**ACTIVITY:**
Every entry must be transcribed exactly as written.

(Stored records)
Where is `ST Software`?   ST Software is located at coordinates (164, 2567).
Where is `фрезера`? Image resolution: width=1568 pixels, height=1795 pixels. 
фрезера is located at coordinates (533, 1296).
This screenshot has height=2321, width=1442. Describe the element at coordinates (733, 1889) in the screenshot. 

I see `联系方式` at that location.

**EXERCISE SOLUTION:**
Where is `ST Software`?   ST Software is located at coordinates (164, 2567).
Where is `фрезера`? Image resolution: width=1568 pixels, height=1795 pixels. 
фрезера is located at coordinates (533, 1296).
This screenshot has height=2321, width=1442. Describe the element at coordinates (733, 1889) in the screenshot. 

I see `联系方式` at that location.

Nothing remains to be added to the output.